Lloyds and Santander denied they had breached their legal obligations under the sanctions on Iran.

The story underlines the point that our defence against economic crime is best described as all holes and no net. Last week, my Committee heard that laws to check the identity of new company directors will take at least 18 months. Some well-known loopholes like “limited partnerships” – which are actively marketed to Russian oligarchs – as a way to hide their money, won’t be closed at all.

And the battle against economic crime is hopelessly under-funded. The budget for Companies House was £89m last year. It is dwarfed by the £157bn cost of fraud alone to UK businesses small and large – a sum that is almost the entire budget for NHS England.

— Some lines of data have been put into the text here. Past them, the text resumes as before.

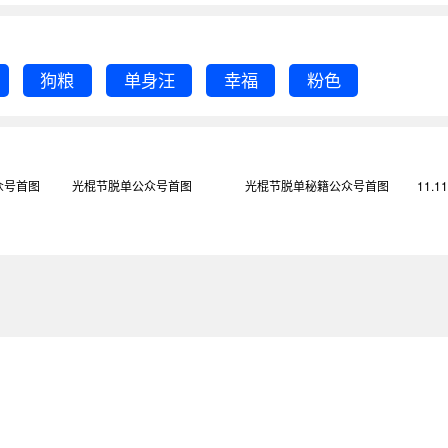
狗粮
单身汪
幸福
粉色
众号首图
光棍节脱单公众号首图
光棍节脱单秘籍公众号首图
11.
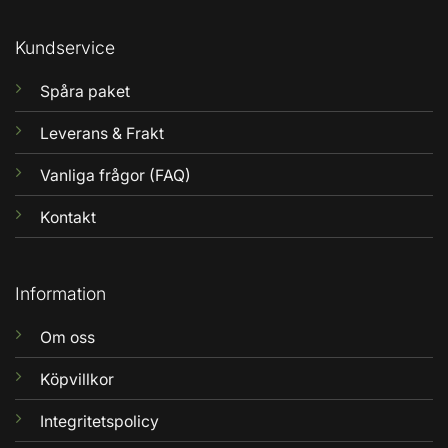
Kundservice
Spåra paket
Leverans & Frakt
Vanliga frågor (FAQ)
Kontakt
Information
Om oss
Köpvillkor
Integritetspolicy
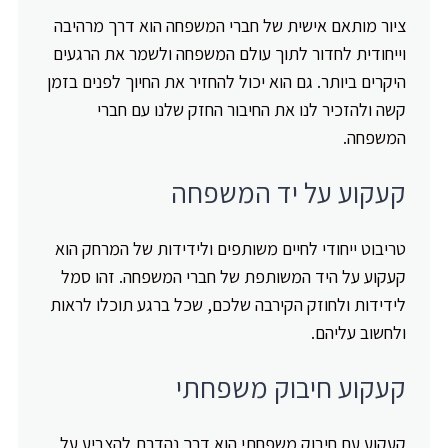
ציור מותאם אישית של חברי המשפחה הוא דרך מרהיבה
וייחודית לחדור לתוך עולם המשפחה ולשמר את הרגעים
היקרים ביותר. גם הוא יכול להחזיר את החיוך לפנים בזמן
קשה ולהזכיר לנו את החיבור החזק שלנו עם חברי
המשפחה.
קעקוע על יד המשפחה
טריבוט ייחודי לחיים משותפים ולידידות של המרחק הוא
קעקוע על היד המשותפת של חברי המשפחה. זהו סמל
לידידות ולחוזק הקירבה שלכם, שכל ברגע תוכלו לראות
ולחשוב עליהם.
קעקוע חיבוק משפחתי
קעקוע עם חיבוק משפחתי הוא דרך נהדרת להצביע על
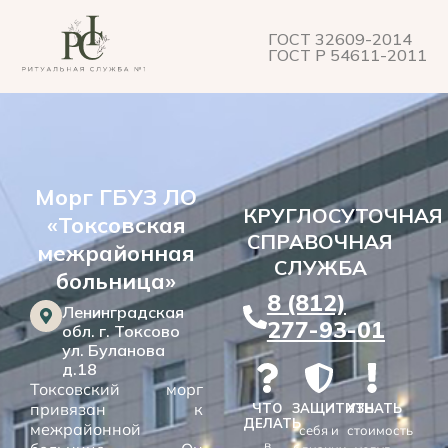
ГОСТ 32609-2014
ГОСТ Р 54611-2011
Морг ГБУЗ ЛО
КРУГЛОСУТОЧНАЯ
«Токсовская
СПРАВОЧНАЯ
межрайонная
СЛУЖБА
больница»
8 (812)
Ленинградская
277-93-01
обл. г. Токсово
ул. Буланова
д.18
Токсовский морг
привязан к
ЧТО
ЗАЩИТИТЬ
УЗНАТЬ
ДЕЛАТЬ
межрайонной
себя и
стоимость
в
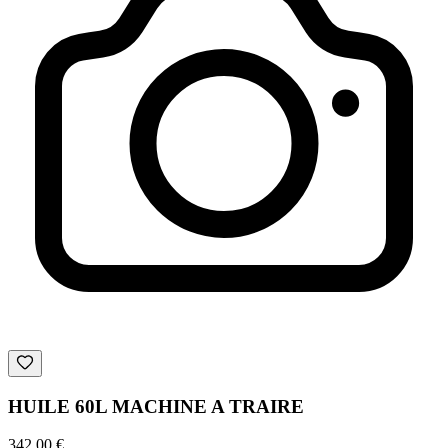
HUILE 60L MACHINE A TRAIRE
342,00 €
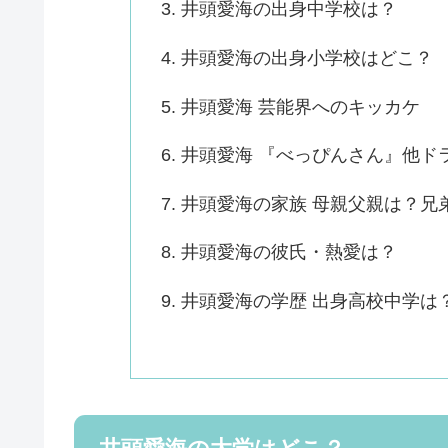
井頭愛海の出身中学校は？
井頭愛海の出身小学校はどこ？
井頭愛海 芸能界へのキッカケ
井頭愛海 『べっぴんさん』他ド
井頭愛海の家族 母親父親は？兄
井頭愛海の彼氏・熱愛は？
井頭愛海の学歴 出身高校中学は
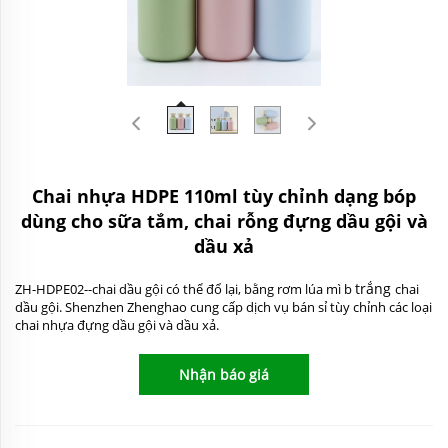
Chai nhựa HDPE 110ml tùy chỉnh dạng bóp
dùng cho sữa tắm, chai rỗng đựng dầu gội và
dầu xả
trắng
ZH-HDPE02--chai dầu gội có thể đổ lại, bằng rơm lúa mì b
chai
dầu gội. Shenzhen Zhenghao cung cấp dịch vụ bán sỉ tùy chỉnh các loại
chai nhựa đựng dầu gội và dầu xả.
Nhận báo giá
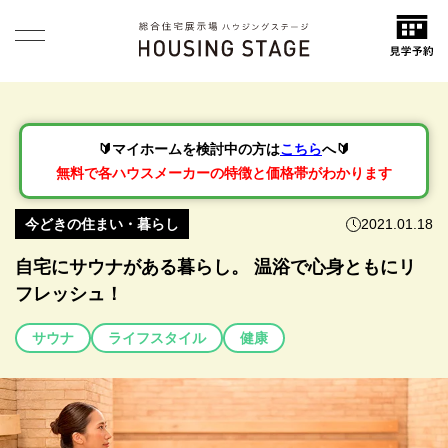
🔰マイホームを検討中の方は
こちら
へ🔰
無料で各ハウスメーカーの特徴と価格帯がわかります
今どきの住まい・暮らし
2021.01.18
自宅にサウナがある暮らし。 温浴で心身ともにリ
フレッシュ！
サウナ
ライフスタイル
健康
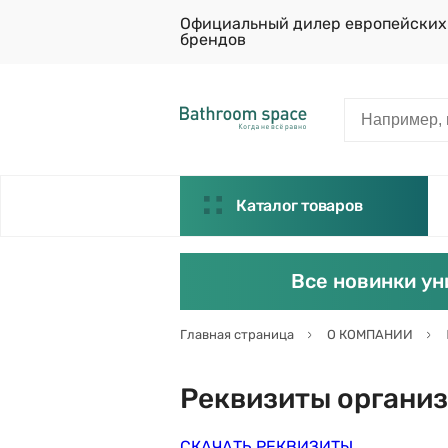
Официальный дилер европейских
брендов
Каталог товаров
Все новинки ун
Главная страница
О КОМПАНИИ
Реквизиты органи
СКАЧАТЬ РЕКВИЗИТЫ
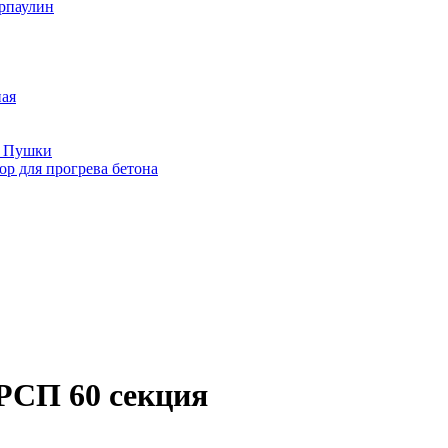
рпаулин
ная
е Пушки
р для прогрева бетона
РСП 60 секция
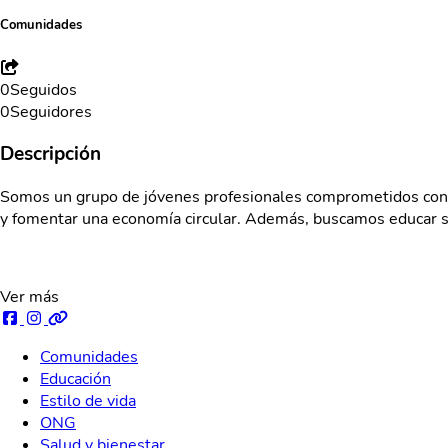
Comunidades
0
Seguidos
0
Seguidores
Descripción
Somos un grupo de jóvenes profesionales comprometidos con el
y fomentar una economía circular. Además, buscamos educar so
Ver más
Comunidades
Educación
Estilo de vida
ONG
Salud y bienestar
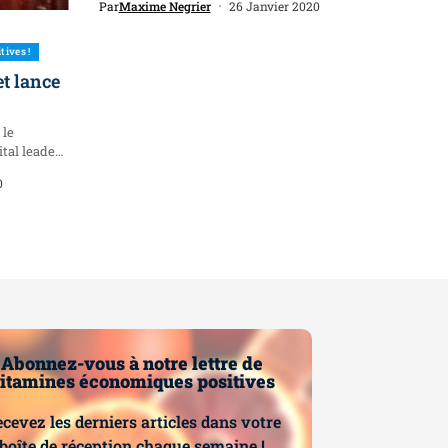
Par
Maxime Negrier
26 Janvier 2020
tives !
et lance
 le
tal leader
0
Abonnez-vous à notre lettre de
itamines économiques positives
cevez les derniers articles dans votre
boîte de réception chaque semaine !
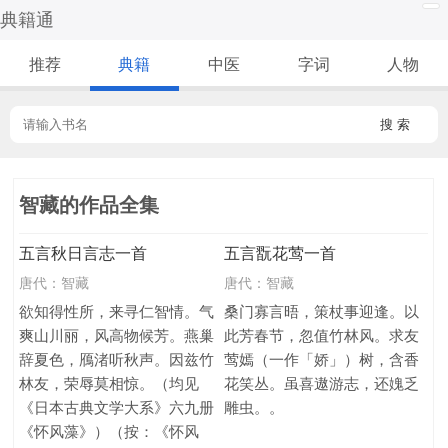
典籍通
推荐
典籍
中医
字词
人物
搜 索
智藏的作品全集
五言秋日言志一首
五言翫花莺一首
唐代：
智藏
唐代：
智藏
欲知得性所，来寻仁智情。气
桑门寡言晤，策杖事迎逢。以
爽山川丽，风高物候芳。燕巢
此芳春节，忽值竹林风。求友
辞夏色，鴈渚听秋声。因兹竹
莺嫣（一作「娇」）树，含香
林友，荣辱莫相惊。（均见
花笑丛。虽喜遨游志，还媿乏
《日本古典文学大系》六九册
雕虫。。
《怀风藻》）（按：《怀风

No wonder the National Crime Agency told my committee that Britain is still one of the world’s favourite places to launder money.

We are not helped by the lack of a single centre of government that ensures concerted action. When we looked into the matter last week, we found an alphabet soup of at least 25 different supervisors and agencies responsible for enforcing the rules we have. Each has their own focus and competing priorities. And when we asked Minister Kevin Hollinrake the simple question “Who’s in charge?” on Tuesday, there was confusion and finally silence.

That is one big reason why we need a new Office of Economic Statecraft tasked with sorting out the intelligence, economic models, and plans for economic resilience. We cannot go on with a situation where we are sending the RAF 3,000 miles to strike Iranian-backed proxies in the Middle East, when less than three miles from Westminster, Iranian backed proxies are merrily doing business in the City of London.

But it is not just the freedom to trade on our shores that we offer our adversaries. It’s the freedom to wander in and simply buy our assets that they wish.

Iran
Iran’s Revolutionary Guards are funding a campaign of terror and hijacking focussed on British and American ships in the Red Sea - Stringer/AFP

In theory, the National Security and Investment Act lets ministers screen takeovers and investments into strategically important UK firms. The Business Secretary has the power to call-in transactions for further investigation, and to impose conditions or block them, should they threaten our national security. But, this defence regime has not kept up with the times.

Over the last 13 years, foreign direct investment into the UK has grown, but so too has inward investment from offshore sources, dictatorships, and countries classed as only “partially free”. Indeed, investment from such sources has multiplied over five-fold to almost a quarter of trillion pounds.

Yet while our allies in the US and Europe are reinforcing their defences and protecting strategic assets with a “higher fence”, we risk lowering our guard. Our allies are bringing forward reforms that make it harder for those who do not share our values to buy firms that push the boundaries of technology, or amass data on citizens, or safeguard the media freedoms which are so essential to our way of life.

The proposal to merge the mobile phone operators Three and Vodafone is case in point, given the connections between Three’s owners CK Hutchinson with longstanding connections with the Chinese state.

The bid by Abu Dhabi-backed RedBird IMI for this very newspaper is another example. In both the EU and Australia, threats to media freedom are a trigger for a call in and review on national security grounds. Why should our defences be weaker?

Economic security is always a balancing act. We like free and open markets. But we can’t be naive about the risks of this. We can’t be as Ronald Reagan once put it, “innocents abroad in a world that isn’t innocent”. The trick, as US National Security Advisor, Jake Sullivan puts it is to build a “small yard with a hard fence”.

Right now, the Government risks building a big garden with a low fence. That’s a mistake. And that’s why the Business and Trade Committee has demanded a detailed plan to toughen up, not weaken the law. The UK should be open for business, but not open to abuse.


Liam Byrne is Labour MP for Birmingham Hodge Hill and chairman of the Business and Trade Committee.